Abstractive compression utilizes smaller langauge models to condense query-relevant context, reducing computational costs in retrieval-augmented generation (RAG). However,retrieved documents often include information that is either irrelevant to answering the query or misleading due to factual incorrect content, despite having high relevance scores. This behavior indicates that abstractive compressors are more likely to omit important information essential for the correct answer, especially in long contexts where attention dispersion occurs. To address this issue, we categorize retrieved documents in a more fine-grained manner and propose Abstractive Compression Robust against Noise (ACoRN), which introduces two novel training steps. First, we use offline data augmentation on the training dataset to enhance compressor robustness against two distinct types of retrieval noise. Second, since the language modelbased compressor cannot fully utilize information from multiple retrieved documents and exhibits positional bias, we perform finetuning to generate summaries centered around key information that directly supports the correct answer. Our experiments demonstrate that T5-large, trained with ACoRN as a compressor, improves EM and F1 scores while preserving the answer string, which could serve as direct evidence. ACoRN excels on datasets with many accuracy-reducing documents, making it highly useful in real-world scenarios.

Paper Structure

This paper contains 22 sections, 9 equations, 4 figures, 5 tables.

Figures (4)

  • Figure 1: An illustrative example of a challenge in retrieving and summarizing information supporting to the correct answer from the documents. The compressor performs well in summarizing content supported to the correct answer when only the document including the correct answer is provided. However, it generates incorrect information or misses the key information when the retrieved documents contain inaccurate or irrelevant information.

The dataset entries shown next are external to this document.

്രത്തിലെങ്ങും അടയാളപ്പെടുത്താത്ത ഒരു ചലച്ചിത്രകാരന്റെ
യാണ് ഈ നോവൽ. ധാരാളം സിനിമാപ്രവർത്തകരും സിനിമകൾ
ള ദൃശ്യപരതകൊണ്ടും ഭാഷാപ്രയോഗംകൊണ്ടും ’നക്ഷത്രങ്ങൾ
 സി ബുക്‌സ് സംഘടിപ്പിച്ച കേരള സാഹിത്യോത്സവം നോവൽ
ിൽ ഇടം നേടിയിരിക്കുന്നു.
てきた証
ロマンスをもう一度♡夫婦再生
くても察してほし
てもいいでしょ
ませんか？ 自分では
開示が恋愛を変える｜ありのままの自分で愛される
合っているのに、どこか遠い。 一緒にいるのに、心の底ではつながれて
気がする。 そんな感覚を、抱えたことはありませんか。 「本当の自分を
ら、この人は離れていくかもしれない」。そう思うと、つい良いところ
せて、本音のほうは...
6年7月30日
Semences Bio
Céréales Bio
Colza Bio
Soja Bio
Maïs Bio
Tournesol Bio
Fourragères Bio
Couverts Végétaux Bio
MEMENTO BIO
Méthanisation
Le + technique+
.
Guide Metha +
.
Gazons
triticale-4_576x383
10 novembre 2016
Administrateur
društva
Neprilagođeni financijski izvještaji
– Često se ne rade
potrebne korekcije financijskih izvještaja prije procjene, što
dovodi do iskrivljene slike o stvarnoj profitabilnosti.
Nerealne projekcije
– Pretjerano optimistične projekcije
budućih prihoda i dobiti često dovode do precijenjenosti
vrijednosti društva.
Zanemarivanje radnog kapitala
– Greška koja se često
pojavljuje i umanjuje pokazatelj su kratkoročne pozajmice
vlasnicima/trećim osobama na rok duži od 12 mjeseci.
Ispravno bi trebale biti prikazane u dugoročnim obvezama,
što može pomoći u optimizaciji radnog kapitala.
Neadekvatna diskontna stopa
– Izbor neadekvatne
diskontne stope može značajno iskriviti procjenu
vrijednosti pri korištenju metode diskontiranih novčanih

  • Figure 2: Overview of Abstractive Compression Robust against Noise (ACoRN). We fine-tune a compressor on our curated training dataset to make it robust against noisy documents and to retrieve evidential documents, focusing on summarizing the query based on the content of the evidential documents.

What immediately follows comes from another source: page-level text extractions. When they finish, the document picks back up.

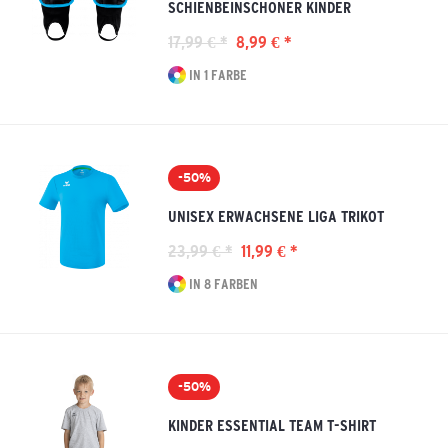
SCHIENBEINSCHONER KINDER
17,99 € *
8,99 € *
IN 1 FARBE
-50%
UNISEX ERWACHSENE LIGA TRIKOT
23,99 € *
11,99 € *
IN 8 FARBEN
-50%
KINDER ESSENTIAL TEAM T-SHIRT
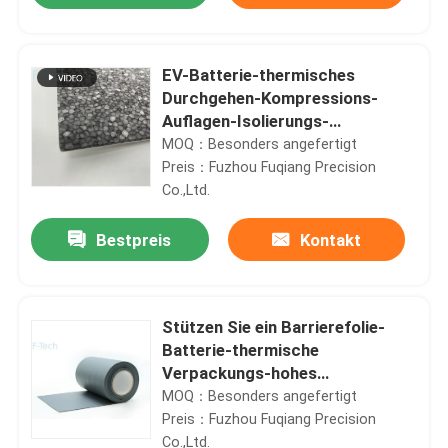
EV-Batterie-thermisches
Durchgehen-Kompressions-
Auflagen-Isolierungs-
Polystyren-Schaum-Blatt
MOQ：Besonders angefertigt
Preis：Fuzhou Fuqiang Precision
Co.,Ltd.
Bestpreis
Kontakt
Zu Hause
Stützen Sie ein Barrierefolie-
Batterie-thermische
Verpackungs-hohes
Produkte
flammhemmendes unter
MOQ：Besonders angefertigt
Preis：Fuzhou Fuqiang Precision
Videos
Co.,Ltd.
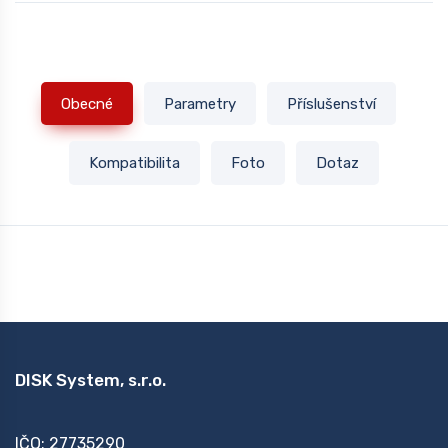
Obecné
Parametry
Příslušenství
Kompatibilita
Foto
Dotaz
DISK System, s.r.o.
IČO: 27735290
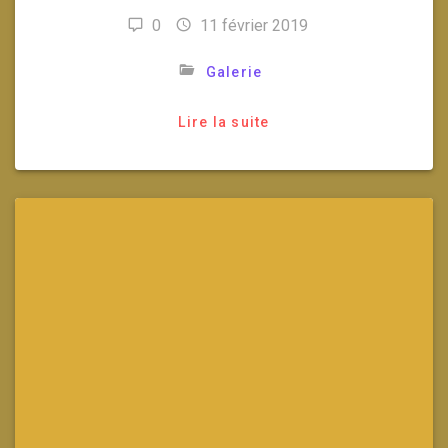
0
11 février 2019
Galerie
Lire la suite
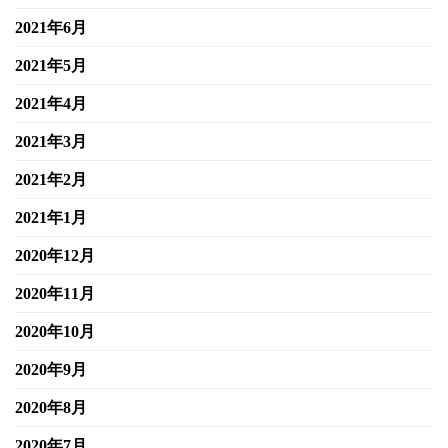
2021年6月
2021年5月
2021年4月
2021年3月
2021年2月
2021年1月
2020年12月
2020年11月
2020年10月
2020年9月
2020年8月
2020年7月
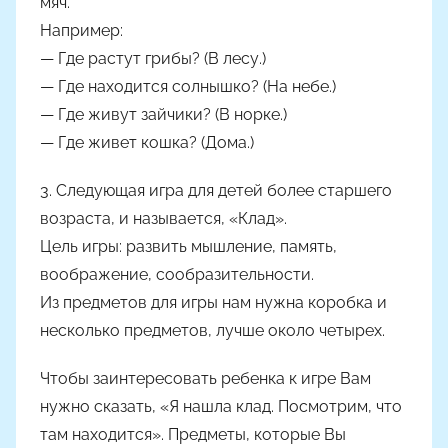
мяч.
Например:
— Где растут грибы? (В лесу.)
— Где находится солнышко? (На небе.)
— Где живут зайчики? (В норке.)
— Где живет кошка? (Дома.)
3. Следующая игра для детей более старшего
возраста, и называется, «Клад».
Цель игры: развить мышление, память,
воображение, сообразительности.
Из предметов для игры нам нужна коробка и
несколько предметов, лучше около четырех.
Чтобы заинтересовать ребенка к игре Вам
нужно сказать, «Я нашла клад. Посмотрим, что
там находится». Предметы, которые Вы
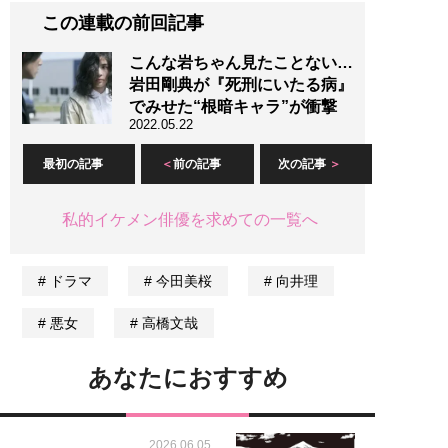
この連載の前回記事
こんな岩ちゃん見たことない…
岩田剛典が『死刑にいたる病』
でみせた“根暗キャラ”が衝撃
2022.05.22
最初の記事
前の記事
次の記事
私的イケメン俳優を求めての一覧へ
ドラマ
今田美桜
向井理
悪女
高橋文哉
あなたにおすすめ
2026.06.05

  • Figure 3: Exact Match (EM) scores for different types of noise documents, including irrelevant documents and factual error documents. Flan-T5-large b29 compresses documents using Query-Focused Summarization (QFS), compressed passages are then passed to LLaMA-3.1-8B-Instruct b36 to generate answers to the queries.

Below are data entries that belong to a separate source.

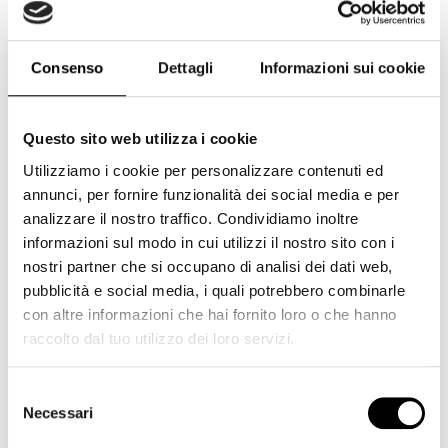
Cokin
(234)
Corsair
(7)
Consenso
Dettagli
Informazioni sui cookie
Cullmann
(1)
Dji
(2)
Dorr
(4)
Questo sito web utilizza i cookie
Utilizziamo i cookie per personalizzare contenuti ed
Duracell
(1)
annunci, per fornire funzionalità dei social media e per
Elgato
(6)
analizzare il nostro traffico. Condividiamo inoltre
Epson
(5)
informazioni sul modo in cui utilizzi il nostro sito con i
nostri partner che si occupano di analisi dei dati web,
Eyecam
(8)
pubblicità e social media, i quali potrebbero combinarle
Feiyutech
(3)
con altre informazioni che hai fornito loro o che hanno
raccolto dal tuo utilizzo dei loro servizi.
Ferrania
(1)
Fujifilm
(220)
Selezione
Fujifilm GFX
(6)
Necessari
del
consenso
Gepe
(2)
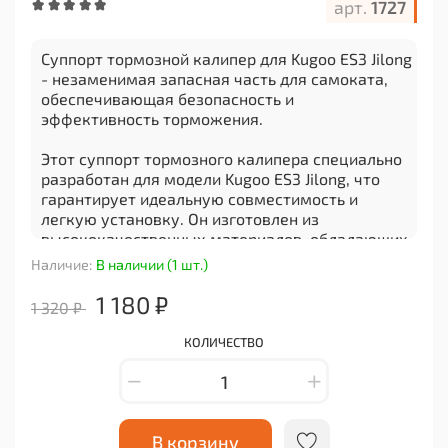
арт.
1727
Суппорт тормозной калипер для Kugoo ES3 Jilong
- незаменимая запасная часть для самоката,
обеспечивающая безопасность и
эффективность торможения.
Этот суппорт тормозного калипера специально
разработан для модели Kugoo ES3 Jilong, что
гарантирует идеальную совместимость и
легкую установку. Он изготовлен из
высококачественных материалов, обладающих
прочностью и долговечностью, что
Наличие:
В наличии (1 шт.)
обеспечивает долгий срок службы.
1 180 ₽
1 320 ₽
Благодаря своей функциональности и
надежности, этот суппорт тормозного калипера
КОЛИЧЕСТВО
позволяет вам контролировать скорость
движения на самокате безопасным и
комфортным способом. Он обеспечивает
стабильное и точное торможение, что особенно
важно при езде по городским улицам или
В корзину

  • Figure 4: Comparison of GPT-3.5-turbo QFS performance when only evidential documents are included in the prompt versus when all top-5 documents are included, based on random sampling of 100 cases for each evidential document count $N$ in top-5 retrieval. When $N$=0 with retrieved only evidential documents means using only internal knowledge. The compressed output is passed to the inference model's prompt, with the language model $M$ being LLaMA-3.1-8B-Instruct. The dotted line represents the performance when summarization is done by randomly sampling 100 instances, regardless of $N$.